I'm going again this year. Email me if you if you want more information.

Friday, May 8, 2009

Play like your ax is made of gold

A while ago, I read a book called the Violin Maker by John Marchese. This is a story of a luthier named Sam Zygmuntowicz who was commissioned to build a violin for Eugene Drucker of the Emmerson String Quartet. The book follows the building of the violin right from the selection of the wood to the end product. Gene Drucker owns a Stradivarius but wanted a modern instrument that would hold up better in his travels. Zygmuntowicz has to build Gene's rival violin.

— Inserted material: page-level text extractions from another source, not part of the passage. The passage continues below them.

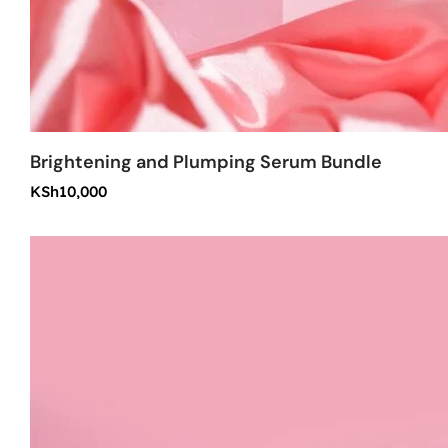
Brightening and Plumping Serum Bundle
KSh
10,000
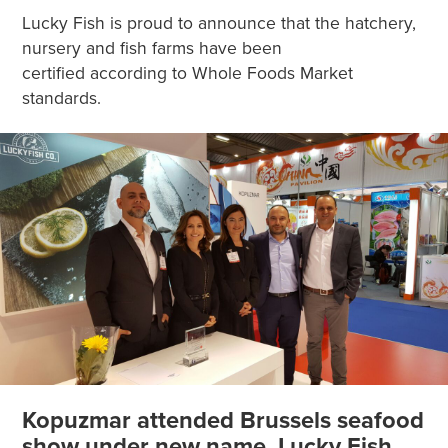
Lucky Fish is proud to announce that the hatchery,
nursery and fish farms have been
certified according to Whole Foods Market
standards.
Kopuzmar attended Brussels seafood
show under new name, Lucky Fish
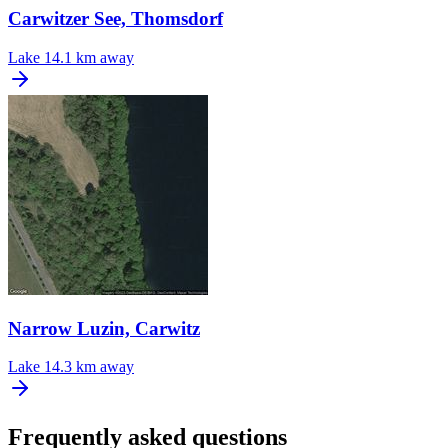
Carwitzer See, Thomsdorf
Lake
14.1 km away
Narrow Luzin, Carwitz
Lake
14.3 km away
Frequently asked questions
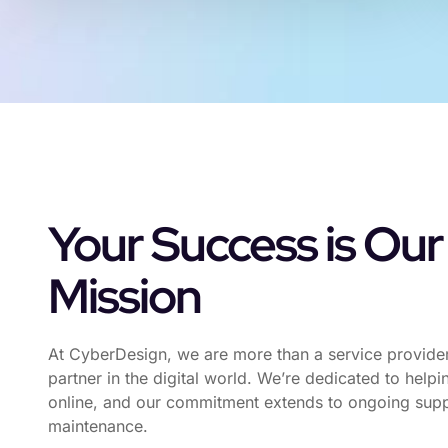
Your Success is Our
Mission
At CyberDesign, we are more than a service provide
partner in the digital world. We’re dedicated to help
online, and our commitment extends to ongoing sup
maintenance.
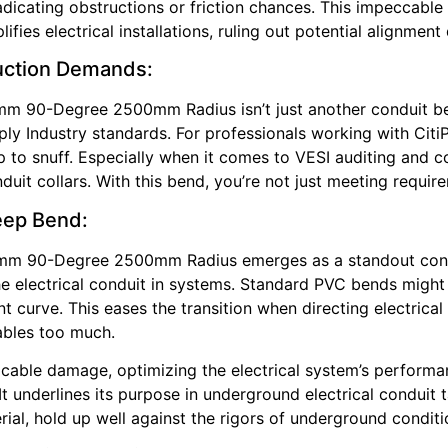
adicating obstructions or friction chances. This impeccable
fies electrical installations, ruling out potential alignment 
ruction Demands:
mm 90-Degree 2500mm Radius isn’t just another conduit be
Supply Industry standards. For professionals working with Ci
p to snuff. Especially when it comes to VESI auditing and 
uit collars. With this bend, you’re not just meeting requi
weep Bend:
0mm 90-Degree 2500mm Radius emerges as a standout cond
 the electrical conduit in systems. Standard PVC bends might
 curve. This eases the transition when directing electrical
ables too much.
 cable damage, optimizing the electrical system’s performa
ty. It underlines its purpose in underground electrical condu
rial, hold up well against the rigors of underground conditi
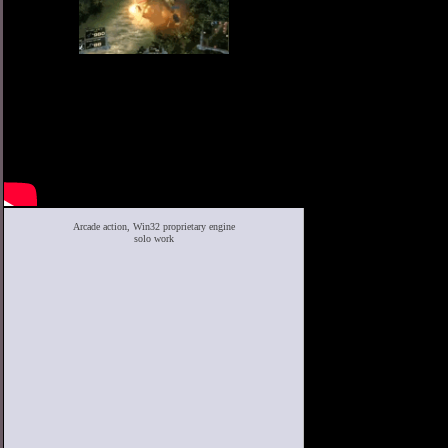
Arcade action, Win32 proprietary engine
solo work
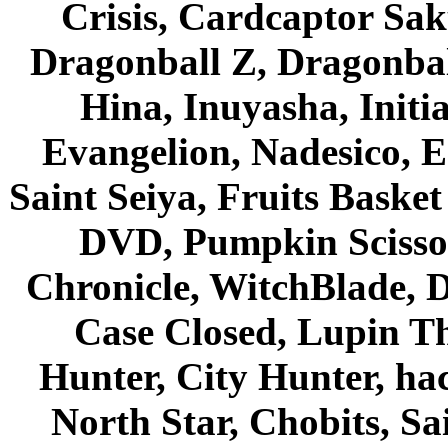
Crisis, Cardcaptor Sak
Dragonball Z, Dragonbal
Hina, Inuyasha, Initi
Evangelion, Nadesico, Es
Saint Seiya, Fruits Bask
DVD, Pumpkin Scisso
Chronicle, WitchBlade, 
Case Closed, Lupin Th
Hunter, City Hunter, hac
North Star, Chobits, S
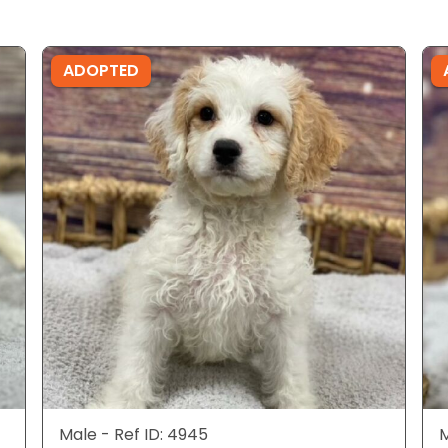
ADOPTED
Male - Ref ID: 4945
M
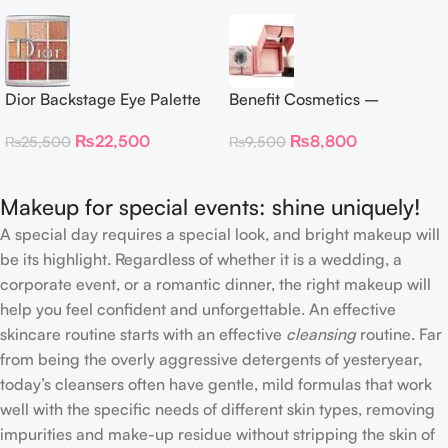
Dior Backstage Eye Palette
Benefit Cosmetics –
Eye Palette – 009 Burgundy
Dandelion Twinkle Powder
₨
22,500
₨
8,800
₨
25,500
₨
9,500
Neutrals
Highlighter 30 g
Makeup for special events: shine uniquely!
A special day requires a special look, and bright makeup will
be its highlight. Regardless of whether it is a wedding, a
corporate event, or a romantic dinner, the right makeup will
help you feel confident and unforgettable. An effective
skincare routine starts with an effective
cleansing
routine. Far
from being the overly aggressive detergents of yesteryear,
today’s cleansers often have gentle, mild formulas that work
well with the specific needs of different skin types, removing
impurities and make-up residue without stripping the skin of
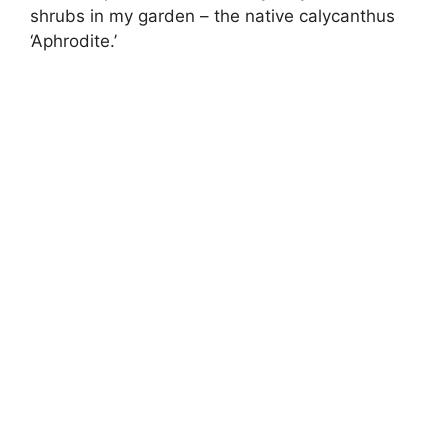
shrubs in my garden – the native calycanthus
‘Aphrodite.’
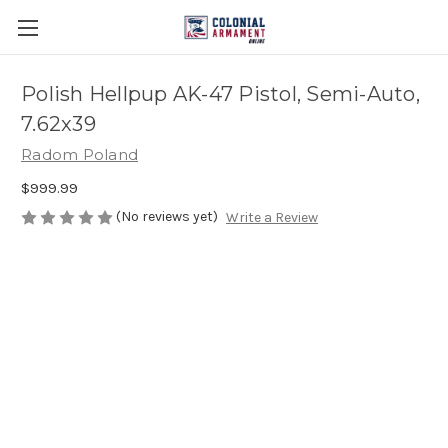
Polish Hellpup AK-47 Pistol, Semi-Auto,
7.62x39
Radom Poland
$999.99
(No reviews yet)
Write a Review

I won't ruin the end of the book in case any one wants to read it but there was a point made in the story that I thought was great. No one knows why a Strad sounds better than a modern instrument. There are lots of theories - aged of the wood, kind of wood available when Stradivarius was alive, etc. This book addresses an interesting point though. Part of the reason why a Strad sounds better could be because of the musician's connection with a historical instrument. It's hard not to romanticize owning and playing an instrument with so much history. When a musician plays on a Strad, they are playing with all that history in mind. I have heard of musicians feeling like they need to "live up" to the instrument they own. This HAS to affect how they play which in turn affects how an instrument sounds. They have done tests with audiences listening to a strad vs. a modern instrument - and most times, the audience cannot hear the difference. So..the deciding factor is how the musician is playing, not so much the instrument itself. And how a musician is playing is dependent on so much.

The reason I thought of all this is because I recently had a sound post adjustment on my cello. Since then, my cello has not sounded as good. It sounded good in the shop but I'm know what it used to sound like in my house and it is not close to being as good. I need to go back and get it redone but I've been too busy. I can't tell you how much this change in sound has affected my playing. Notes that used to ring don't ring the same way. Other notes sound nasally at best. It's awful - I had to give it to my teacher at the last lesson to play so that I could hear it away from the instrument. Strangely, it sounded fine. Very frustrating! All this made me think of the point that was made in The Violin Maker - that our connection to the instrument plays a big part in how we sound. I felt like my cello was inferior in setup when I got home. Once that gets in your head, it's tough to work your way out of it and make yourself think it's ok no matter how good it sounds when someone else plays it.

Wow - is it all in our heads? This relationship with the instrument?